Wednesday, September 19, 2012

Where's The Emotion?


I subbed an old but revamped personal essay to my critique group last night. The subject was something very meaningful to me and it's filled with description. In fact, it could be a writing exercise in describing a place. This morning, I found the first critique on the essay. The biggest fault the critter found was the lack of emotion. 

She went on to say that the descriptions were fine but there was no reaction on my part to what I'd been trying to show the reader. She also said that she knew the emotion was there, but it was still inside the writer. It had not come through in the words that were written. 

When I sat back and took a good, hard look at the essay again, I realized she was right. There were lots of things to bring the reader into the farmhouse I wrote about, but the joy, the amazement, the puzzlement, the homesickness--none of those came through like they should. The essay, as it stands now, would have little chance of ever being published.

Numerous writers run into this problem. Part of the reason is that the writer lived it and felt it so doesn't make it clear to the reader. Readers are great people but they aren't mind readers. We, as writers, need to spell it out. Every action requires a reaction. Seems I was told that in a psychology class long ago, and it can apply to writing with emotion.

Another reason some essays or memoir stories lack emotion is the writer's reluctance to expose their own deep feelings. Conscious or sub-conscious? It could be either one. We need to train ourselves to open up, to delve deep for that emotion that we sometimes try to bury so no one will know our true feelings. Do we know why? Quite often we probably don't. We need to allow ourselves to let it all spill out for the sake of a good story. We need to show a reaction to whatever is taking place in what we're writing. If we write, we must be willing to expose our feelings to the reader. We want them to react with emotion to what we've written.
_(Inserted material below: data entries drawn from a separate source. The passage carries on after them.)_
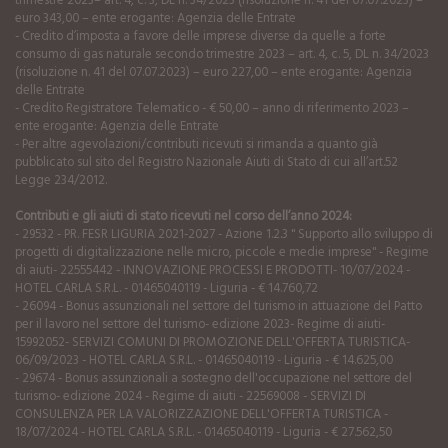
trimestre 2023– art. 4, c. 3, DL n. 34/2023 (risoluzione n. 41 del 07.07.2023) –
euro 343,00 – ente erogante: Agenzia delle Entrate
- Credito d’imposta a favore delle imprese diverse da quelle a forte
consumo di gas naturale secondo trimestre 2023 – art. 4, c. 5, DL n. 34/2023
(risoluzione n. 41 del 07.07.2023) – euro 227,00 – ente erogante: Agenzia
delle Entrate
- Credito Registratore Telematico - € 50,00 – anno di riferimento 2023 –
ente erogante: Agenzia delle Entrate
- Per altre agevolazioni/contributi ricevuti si rimanda a quanto già
pubblicato sul sito del Registro Nazionale Aiuti di Stato di cui all’art.52
Legge 234/2012.
Contributi e gli aiuti di stato ricevuti nel corso dell’anno 2024:
- 29532 - PR. FESR LIGURIA 2021-2027 - Azione 1.2.3 " Supporto allo sviluppo di
progetti di digitalizzazione nelle micro, piccole e medie imprese" - Regime
di aiuti- 22555442 - INNOVAZIONE PROCESSI E PRODOTTI- 10/07/2024 -
HOTEL CARLA S.R.L. - 01465040119 - Liguria - € 14.760,72
- 26094 - Bonus assunzionali nel settore del turismo in attuazione del Patto
per il lavoro nel settore del turismo- edizione 2023- Regime di aiuti-
15992052- SERVIZI COMUNI DI PROMOZIONE DELL'OFFERTA TURISTICA-
06/09/2023 - HOTEL CARLA S.R.L. - 01465040119 - Liguria - € 14.625,00
- 29674 - Bonus assunzionali a sostegno dell'occupazione nel settore del
turismo- edizione 2024 - Regime di aiuti - 22569008 - SERVIZI DI
CONSULENZA PER LA VALORIZZAZIONE DELL'OFFERTA TURISTICA -
18/07/2024 - HOTEL CARLA S.R.L. - 01465040119 - Liguria - € 27.562,50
A whole lot of paragraphs with beautiful description isn't going to result in that.

When you finish writing an essay or memoir story, go through and highlight the number of places where you showed emotion. Are there a lot of highlighted areas, a pitiful few, or even none? 

Do you have trouble writing with emotion? Why or why not? Any tips for other writers? Tell us in a comment.

My job today is to rewrite that essay. I like it enough to begin a lifesaving job on it.